Et attention à ne pas s'enfermer dans ce qu'elle critique à l'occasion de la réédition de son ouvrage Socrate au pays des process. Des process ineptes pour la plupart, qui se nichent partout et privent, parfois à dessein, les salariés de réflexion, de prise d'initiatives - voire induisent une véritable perte de sens... Pas étonnant, d'ailleurs, que certains cadres plaquent tout pour devenir boulanger ou plombier. En se formant à un métier manuel ou relationnel, ils retrouvent ainsi du sens. Elle encourage donc dirigeants et DRH à travailler « la raison d'être » de l'entreprise. Et il ne s'agit pas de se contenter de clamer que l'on veut être « leader dans son secteur », évidemment !
Repenser le travail
En somme, Julia de Funès incite plus largement les DRH à repenser le travail. « Il doit être autre chose que la simple justification de lui-même », avertit-elle.

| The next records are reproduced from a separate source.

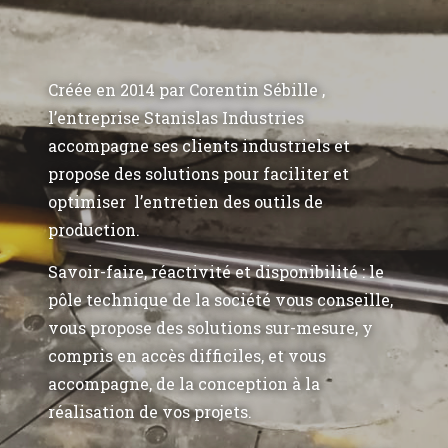
Créée en 2014 par Corentin Sébille ,
l’entreprise Stanislas Industries
accompagne ses clients industriels et
propose des solutions pour faciliter et
optimiser l’entretien des outils de
production.
Savoir-faire, réactivité et disponibilité : le
pôle technique de la société vous conseille,
vous propose des solutions sur-mesure, y
compris en accès difficiles, et vous
accompagne, de la conception à la
réalisation de vos projets.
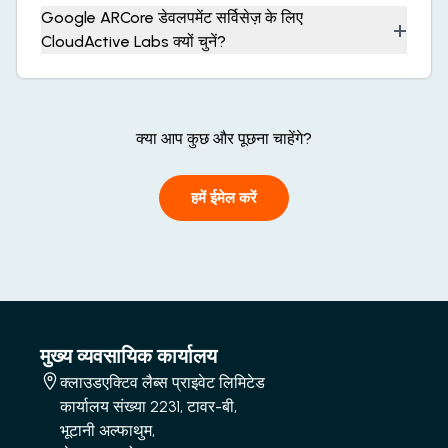
Google ARCore डेवलपमेंट सर्विसेज़ के लिए
+
CloudActive Labs क्यों चुनें?
क्या आप कुछ और पूछना चाहेंगे?
हमें ईमेल करें
मुख्य व्यवसायिक कार्यालय
क्लाउडएक्टिव लैब्स प्राइवेट लिमिटेड
कार्यालय संख्या 2231, टावर-बी,
भूटानी अल्फाथुम,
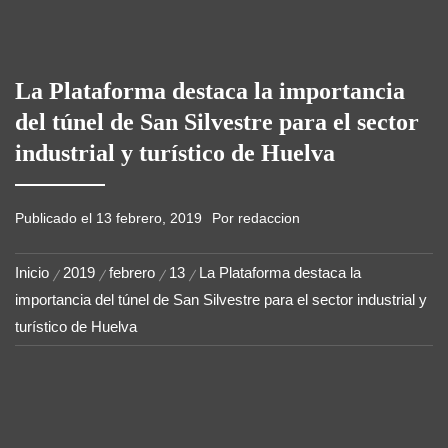
HUELVA POR UNA INFRAESTRUCTURA
HÍDRICA CLAVE.
La Plataforma destaca la importancia
del túnel de San Silvestre para el sector
industrial y turístico de Huelva
Publicado el
13 febrero, 2019
Por
redaccion
Inicio
2019
febrero
13
La Plataforma destaca la
importancia del túnel de San Silvestre para el sector industrial y
turístico de Huelva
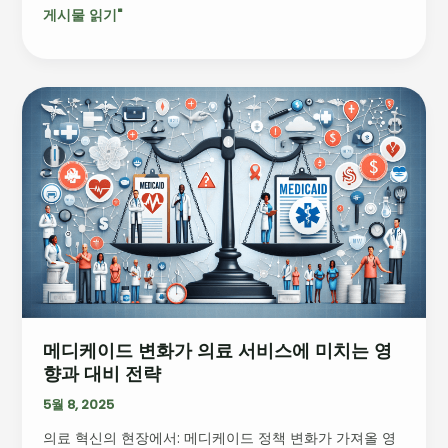
게시물 읽기"
니
아
의
이
메
점
디
과
케
도
이
전
드
과
변
제
화
가
의
료
서
메디케이드 변화가 의료 서비스에 미치는 영
비
향과 대비 전략
스
에
5월 8, 2025
미
의료 혁신의 현장에서: 메디케이드 정책 변화가 가져올 영
치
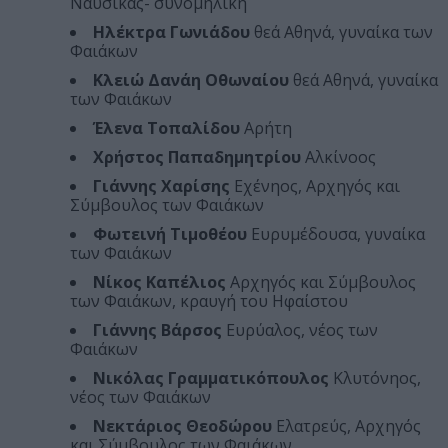
Ναυσικάς- συνομήλικη
Ηλέκτρα Γωνιάδου
θεά Αθηνά, γυναίκα των
Φαιάκων
Κλειώ Δανάη Οθωναίου
θεά Αθηνά, γυναίκα
των Φαιάκων
Έλενα Τοπαλίδου
Αρήτη
Χρήστος Παπαδημητρίου
Αλκίνοος
Γιάννης Χαρίσης
Εχένηος, Αρχηγός και
Σύμβουλος των Φαιάκων
Φωτεινή Τιμοθέου
Ευρυμέδουσα, γυναίκα
των Φαιάκων
Νίκος Καπέλιος
Αρχηγός και Σύμβουλος
των Φαιάκων, κραυγή του Ηφαίστου
Γιάννης Βάρσος
Ευρύαλος, νέος των
Φαιάκων
Νικόλας Γραμματικόπουλος
Κλυτόνηος,
νέος των Φαιάκων
Νεκτάριος Θεοδώρου
Ελατρεύς, Αρχηγός
και Σύμβουλος των Φαιάκων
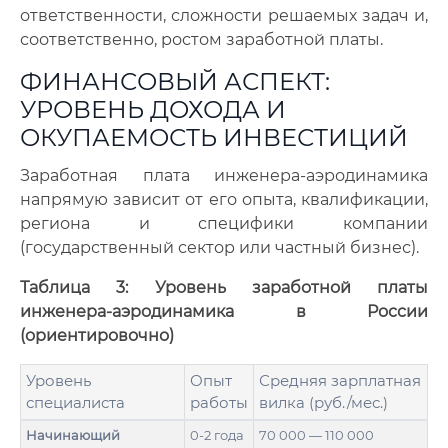
ответственности, сложности решаемых задач и,
соответственно, ростом заработной платы.
ФИНАНСОВЫЙ АСПЕКТ:
УРОВЕНЬ ДОХОДА И
ОКУПАЕМОСТЬ ИНВЕСТИЦИЙ
Заработная плата инженера-аэродинамика
напрямую зависит от его опыта, квалификации,
региона и специфики компании
(государственный сектор или частный бизнес).
Таблица 3: Уровень заработной платы
инженера-аэродинамика в России
(ориентировочно)
Уровень
Опыт
Средняя зарплатная
специалиста
работы
вилка (руб./мес.)
Начинающий
0-2 года
70 000 — 110 000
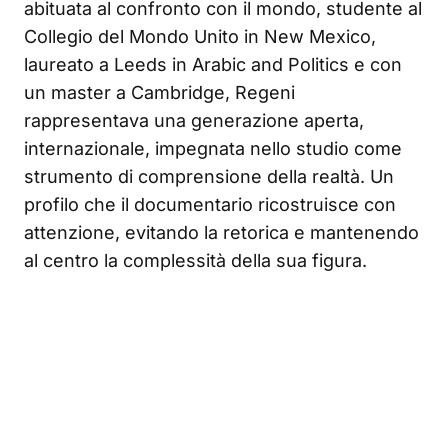
abituata al confronto con il mondo, studente al
Collegio del Mondo Unito in New Mexico,
laureato a Leeds in Arabic and Politics e con
un master a Cambridge, Regeni
rappresentava una generazione aperta,
internazionale, impegnata nello studio come
strumento di comprensione della realtà. Un
profilo che il documentario ricostruisce con
attenzione, evitando la retorica e mantenendo
al centro la complessità della sua figura.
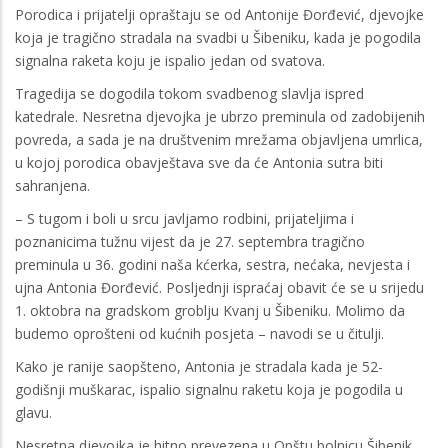
Porodica i prijatelji opraštaju se od Antonije Đorđević, djevojke
koja je tragično stradala na svadbi u Šibeniku, kada je pogodila
signalna raketa koju je ispalio jedan od svatova.
Tragedija se dogodila tokom svadbenog slavlja ispred
katedrale. Nesretna djevojka je ubrzo preminula od zadobijenih
povreda, a sada je na društvenim mrežama objavljena umrlica,
u kojoj porodica obavještava sve da će Antonia sutra biti
sahranjena.
– S tugom i boli u srcu javljamo rodbini, prijateljima i
poznanicima tužnu vijest da je 27. septembra tragično
preminula u 36. godini naša kćerka, sestra, nećaka, nevjesta i
ujna Antonia Đorđević. Posljednji ispraćaj obavit će se u srijedu
1. oktobra na gradskom groblju Kvanj u Šibeniku. Molimo da
budemo oprošteni od kućnih posjeta – navodi se u čitulji.
Kako je ranije saopšteno, Antonia je stradala kada je 52-
godišnji muškarac, ispalio signalnu raketu koja je pogodila u
glavu.
Nesretna djevojka je hitno prevezena u Opštu bolnicu Šibenik,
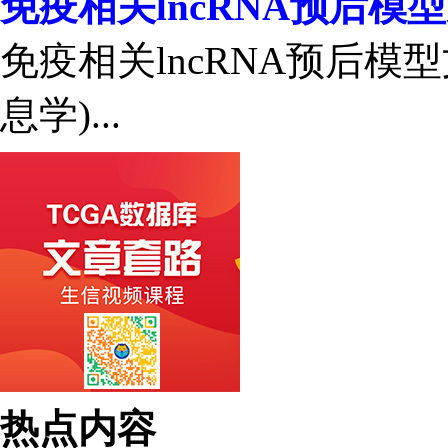
免疫相关lncRNA预后模
免疫相关lncRNA预后模
息学)...
热点内容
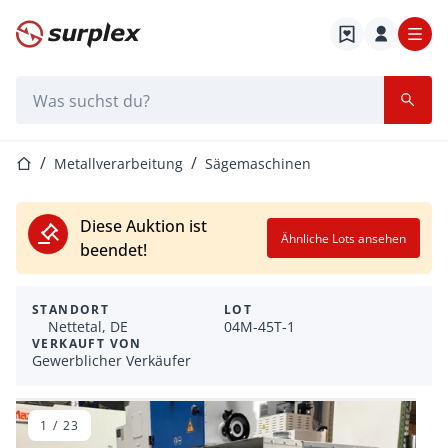
Startseite
Suchleiste
Startseite
Metallverarbeitung
Sägemaschinen
Diese Auktion ist
Ähnliche Lots ansehen
beendet!
STANDORT
LOT
Nettetal, DE
04M-45T-1
VERKAUFT VON
Gewerblicher Verkäufer
1
/
23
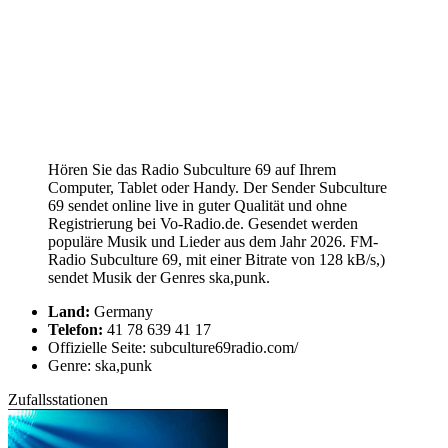
Hören Sie das Radio Subculture 69 auf Ihrem
Computer, Tablet oder Handy. Der Sender Subculture
69 sendet online live in guter Qualität und ohne
Registrierung bei Vo-Radio.de. Gesendet werden
populäre Musik und Lieder aus dem Jahr 2026. FM-
Radio Subculture 69, mit einer Bitrate von 128 kB/s,)
sendet Musik der Genres ska,punk.
Land:
Germany
Telefon:
41 78 639 41 17
Offizielle Seite: subculture69radio.com/
Genre: ska,punk
Zufallsstationen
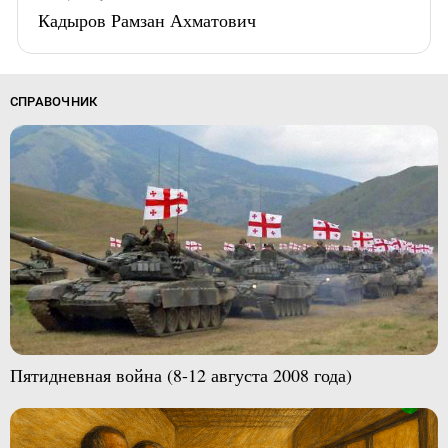
Кадыров Рамзан Ахматович
СПРАВОЧНИК
Пятидневная война (8-12 августа 2008 года)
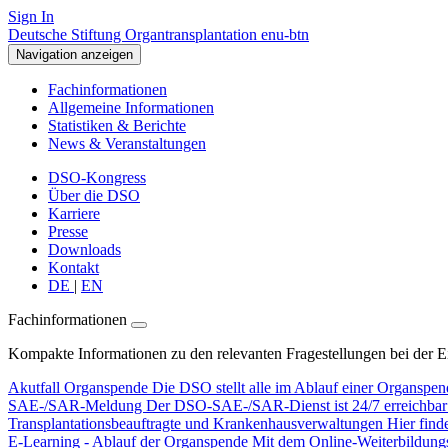
Sign In
Deutsche Stiftung Organtransplantation enu-btn
Navigation anzeigen
Fachinformationen
Allgemeine Informationen
Statistiken & Berichte
News & Veranstaltungen
DSO-Kongress
Über die DSO
Karriere
Presse
Downloads
Kontakt
DE
|
EN
Fachinformationen
Kompakte Informationen zu den relevanten Fragestellungen bei der 
Akutfall Organspende
Die DSO stellt alle im Ablauf einer Organspen
SAE-/SAR-Meldung
Der DSO-SAE-/SAR-Dienst ist 24/7 erreichbar f
Transplantationsbeauftragte und Krankenhausverwaltungen
Hier find
E-Learning - Ablauf der Organspende
Mit dem Online-Weiterbildungsp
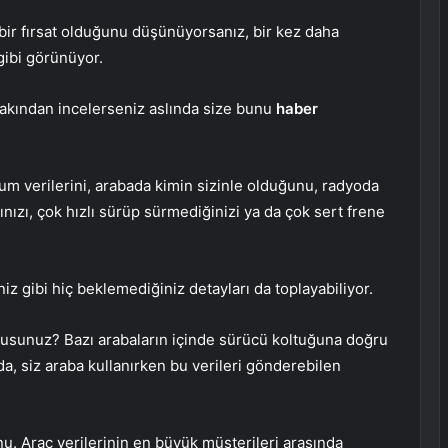
 bir fırsat olduğunu düşünüyorsanız, bir kez daha
ibi görünüyor.
a yakından incelerseniz aslında size bunu
haber
konum verilerini, arabada kimin sizinle olduğunu, radyoda
nızı, çok hızlı sürüp sürmediğinizi ya da çok sert frene
iniz gibi hiç beklemediğiniz detayları da toplayabiliyor.
usunuz? Bazı arabaların içinde sürücü koltuğuna doğru
da, siz araba kullanırken bu verileri gönderebilen
unu. Araç verilerinin en büyük müşterileri arasında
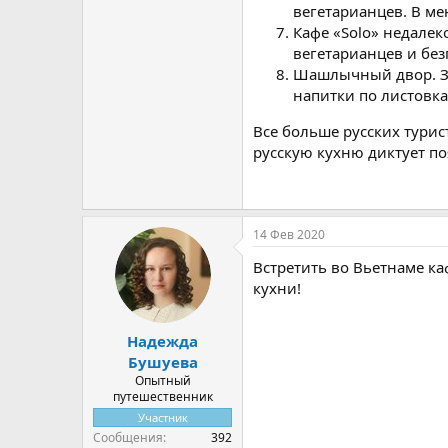
вегетарианцев. В м
Кафе «Solo» недалек
вегетарианцев и без
Шашлычный двор. За
напитки по листовка
Все больше русских турис
русскую кухню диктует п
14 Фев 2020
Встретить во Вьетнаме ка
кухни!
Надежда
Бушуева
Опытный
путешественник
Участник
Сообщения
392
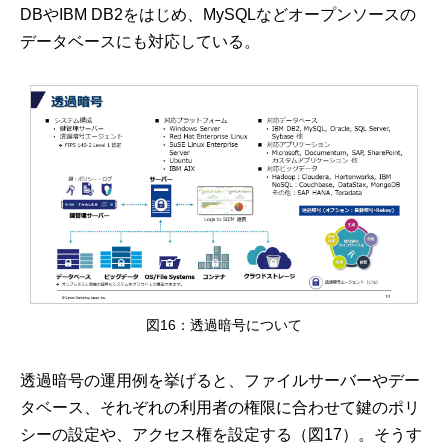
DBやIBM DB2をはじめ、MySQLなどオープンソースの
データベースにも対応している。
図16：透過暗号について
透過暗号の運用例を挙げると、ファイルサーバーやデー
タベース、それぞれの利用者の権限に合わせて鍵のポリ
シーの設定や、アクセス権を設定する（図17）。そうす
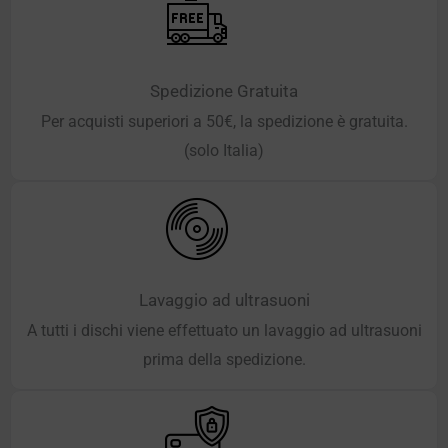
Spedizione Gratuita
Per acquisti superiori a 50€, la spedizione è gratuita.
(solo Italia)
Lavaggio ad ultrasuoni
A tutti i dischi viene effettuato un lavaggio ad ultrasuoni
prima della spedizione.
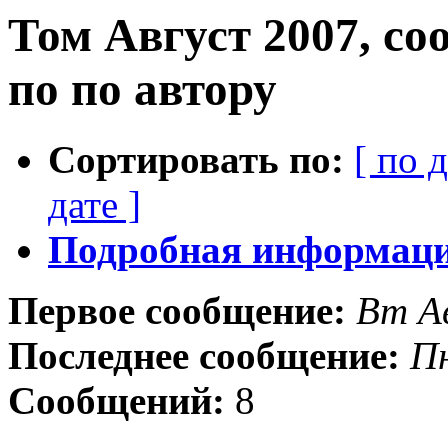
Том Август 2007, с
по по автору
Сортировать по:
[ по 
дате ]
Подробная информация
Первое сообщение:
Вт А
Последнее сообщение:
Пн
Сообщений:
8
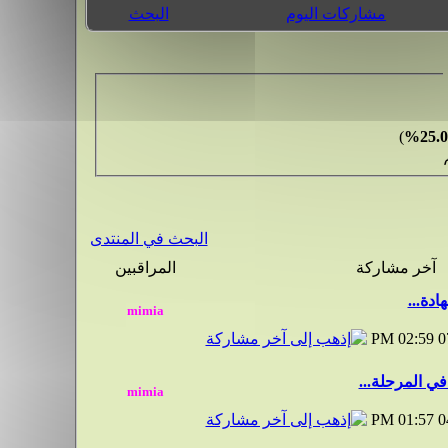
مشاركات اليوم
البحث
)
25.0
البحث في المنتدى
آخر مشاركة
المراقبين
02:59 PM
0
ي المرحلة...
01:57 PM
0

Alors que les nouvelles générations, et même les anciennes, revisitent leur rapport au travail et privilégient conciliation vie professionnelle / vie personnelle, épanouissement dans leurs fonctions et contribution, via leur travail, à un objectif social ou environnemental plus grand que leur simple poste, elle propose à la fois la rigueur, notamment dans l'application de la raison d'être de l'entreprise au quotidien, et la confiance, en particulier des managers envers les collaborateurs. Sans se faire pour autant d'illusions. « Pourquoi parle-t-on tant de confiance actuellement ?, demande-t-elle. Parce que c'est rentable ! Les collaborateurs qui se sentent investis de la confiance de leur employeur veulent s'en montrer dignes », explique-t-elle. Autant de pistes pour les DRH. Ils devront agir et, par là même, prendre des risques face aux incertitudes, s'ils veulent préserver leur fonction et... lui donner un nouveau sens.